Giornalisti sotto attacco in tutta America Latina

Tegucigalpa, 1 febbraio (La Rel/LINyM) -. Il recente omicidio, avvenuto nella città di San Pedro Sula, del giornalista Igor Padilla porta a 64 il numero di persone legate ai media assassinate in Honduras negli ultimi 15 anni. Informare è diventato oramai un lavoro estremamente pericoloso.

Secondo una prima ricostruzione dei fatti, Igor Padilla, noto giornalista del canale HCH, è stato crivellato di colpi da sconosciuti, sopraggiunti  su due fuoristrada, mentre registrava uno spot davanti a un negozio di giocattoli.

Il rapporto sulla libertà di espressione presentato lo scorso anno dal Commissariato nazionale per i diritti umani, Conadeh, segnala che dei 63 casi di omicidio di lavoratori dei media, il 95% è rimasto impunito.
Più di 50 persone sono state assassinate dopo il colpo di Stato del 2009, 24 tra il 2014 e il 2015.
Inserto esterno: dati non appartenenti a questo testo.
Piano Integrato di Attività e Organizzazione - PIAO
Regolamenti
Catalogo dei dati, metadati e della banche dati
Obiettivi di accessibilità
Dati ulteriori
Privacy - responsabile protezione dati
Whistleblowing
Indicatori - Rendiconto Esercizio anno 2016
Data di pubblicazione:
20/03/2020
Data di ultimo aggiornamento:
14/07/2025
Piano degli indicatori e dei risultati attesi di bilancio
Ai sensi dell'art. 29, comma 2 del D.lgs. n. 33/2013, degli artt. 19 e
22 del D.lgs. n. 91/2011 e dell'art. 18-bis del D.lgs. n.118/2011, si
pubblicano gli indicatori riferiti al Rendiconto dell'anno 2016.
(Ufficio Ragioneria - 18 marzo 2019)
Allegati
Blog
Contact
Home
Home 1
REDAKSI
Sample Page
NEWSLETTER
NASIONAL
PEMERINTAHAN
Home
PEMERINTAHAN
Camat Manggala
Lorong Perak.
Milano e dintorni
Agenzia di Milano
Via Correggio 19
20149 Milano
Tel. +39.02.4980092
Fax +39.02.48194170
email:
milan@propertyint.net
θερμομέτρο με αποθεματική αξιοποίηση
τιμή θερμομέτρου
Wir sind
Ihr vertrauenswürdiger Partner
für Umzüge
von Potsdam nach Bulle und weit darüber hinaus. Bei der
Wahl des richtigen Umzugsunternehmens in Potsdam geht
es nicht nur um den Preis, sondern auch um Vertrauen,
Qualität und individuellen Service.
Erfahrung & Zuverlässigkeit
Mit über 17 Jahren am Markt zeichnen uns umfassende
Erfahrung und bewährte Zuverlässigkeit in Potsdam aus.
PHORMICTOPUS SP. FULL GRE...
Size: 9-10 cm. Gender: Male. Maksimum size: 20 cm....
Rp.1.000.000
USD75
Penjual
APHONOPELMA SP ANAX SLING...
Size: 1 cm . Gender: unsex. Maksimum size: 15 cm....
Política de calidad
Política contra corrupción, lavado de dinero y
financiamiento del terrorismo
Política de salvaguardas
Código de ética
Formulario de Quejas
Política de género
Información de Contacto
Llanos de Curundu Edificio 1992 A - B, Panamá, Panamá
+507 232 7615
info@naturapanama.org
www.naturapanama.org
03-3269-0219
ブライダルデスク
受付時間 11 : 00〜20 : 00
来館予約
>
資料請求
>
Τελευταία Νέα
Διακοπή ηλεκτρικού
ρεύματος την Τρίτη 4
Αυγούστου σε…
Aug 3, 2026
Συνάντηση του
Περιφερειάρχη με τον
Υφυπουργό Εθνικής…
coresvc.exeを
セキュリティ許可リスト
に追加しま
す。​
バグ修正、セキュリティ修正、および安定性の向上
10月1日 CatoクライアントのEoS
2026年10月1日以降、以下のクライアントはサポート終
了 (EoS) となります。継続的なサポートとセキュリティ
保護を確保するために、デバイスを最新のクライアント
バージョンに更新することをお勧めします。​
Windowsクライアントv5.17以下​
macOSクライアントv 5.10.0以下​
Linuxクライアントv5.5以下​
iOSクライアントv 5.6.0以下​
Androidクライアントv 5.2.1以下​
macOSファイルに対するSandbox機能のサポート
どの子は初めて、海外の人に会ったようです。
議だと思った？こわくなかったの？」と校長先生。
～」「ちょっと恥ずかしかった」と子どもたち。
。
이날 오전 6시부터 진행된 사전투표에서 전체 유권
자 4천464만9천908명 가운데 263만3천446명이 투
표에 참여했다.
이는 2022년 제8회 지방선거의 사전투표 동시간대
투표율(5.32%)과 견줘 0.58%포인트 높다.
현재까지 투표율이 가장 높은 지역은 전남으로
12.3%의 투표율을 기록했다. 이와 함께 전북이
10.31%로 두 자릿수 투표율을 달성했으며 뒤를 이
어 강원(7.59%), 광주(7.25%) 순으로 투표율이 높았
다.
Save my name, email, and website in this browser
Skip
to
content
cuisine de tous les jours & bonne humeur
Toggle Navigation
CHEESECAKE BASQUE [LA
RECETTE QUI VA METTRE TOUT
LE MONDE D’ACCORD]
L’Ufficio dell’Alto commissariato delle Nazioni Unite per i diritti umani in Honduras, Oacnudh, ha chiesto di far immediatamente luce sul crimine che è costata la vita a Padilla.

Con un comunicato, la Oacnudh ha ricordato che “qualsiasi attacco, minaccia od oltraggio alla libertà di espressione, compresa l’intimidazione, le minacce, la censura e infondere paura a chi esercita il lavoro di giornalista, va contro lo stato di diritto democratico nel quale il rispetto dei diritti è ritenuto fondamentale”.